Every line from the one holding "una richiesta di" through the final line of the entries is to be reproduced exactly, and no other line.

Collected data
=-=-=

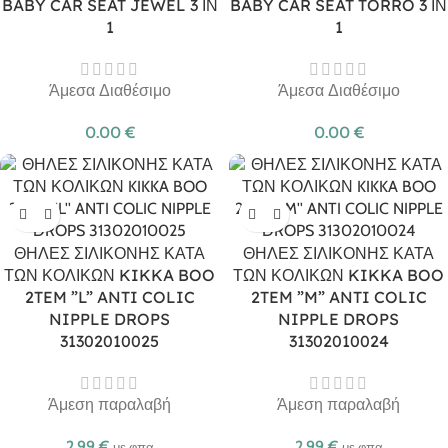
BABY CAR SEAT JEWEL 3 ΙΝ
BABY CAR SEAT TORRO 3 ΙΝ
1
1
Άμεσα Διαθέσιμο
Άμεσα Διαθέσιμο
0.00
€
0.00
€
ΘΗΛΕΣ ΣΙΛΙΚΟΝΗΣ ΚΑΤΑ
ΘΗΛΕΣ ΣΙΛΙΚΟΝΗΣ ΚΑΤΑ
ΤΩΝ ΚΟΛΙΚΩΝ KIKKA BOO
ΤΩΝ ΚΟΛΙΚΩΝ KIKKA BOO
2TEM ”L” ANTI COLIC
2TEM ”M” ANTI COLIC
NIPPLE DROPS
NIPPLE DROPS
31302010025
31302010024
Άμεση παραλαβή
Άμεση παραλαβή
2.99
€
2.99
€
με φπα
με φπα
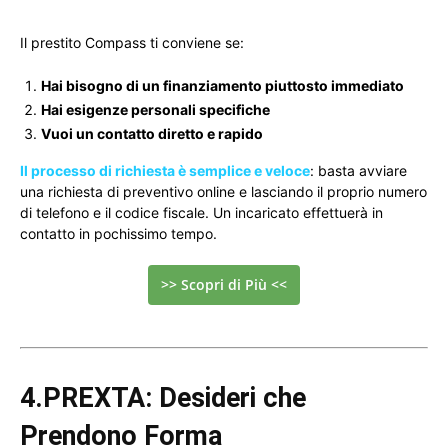
Il prestito Compass ti conviene se:
Hai bisogno di un finanziamento piuttosto immediato
Hai esigenze personali specifiche
Vuoi un contatto diretto e rapido
Il processo di richiesta è semplice e veloce
: basta avviare
una richiesta di preventivo online e lasciando il proprio numero
di telefono e il codice fiscale. Un incaricato effettuerà in
contatto in pochissimo tempo.
>> Scopri di Più <<
4.PREXTA: Desideri che
Prendono Forma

=-=-=

Completed exercise
una richiesta di preventivo online e lasciando il proprio numero
di telefono e il codice fiscale. Un incaricato effettuerà in
contatto in pochissimo tempo.
>> Scopri di Più <<
4.PREXTA: Desideri che
Prendono Forma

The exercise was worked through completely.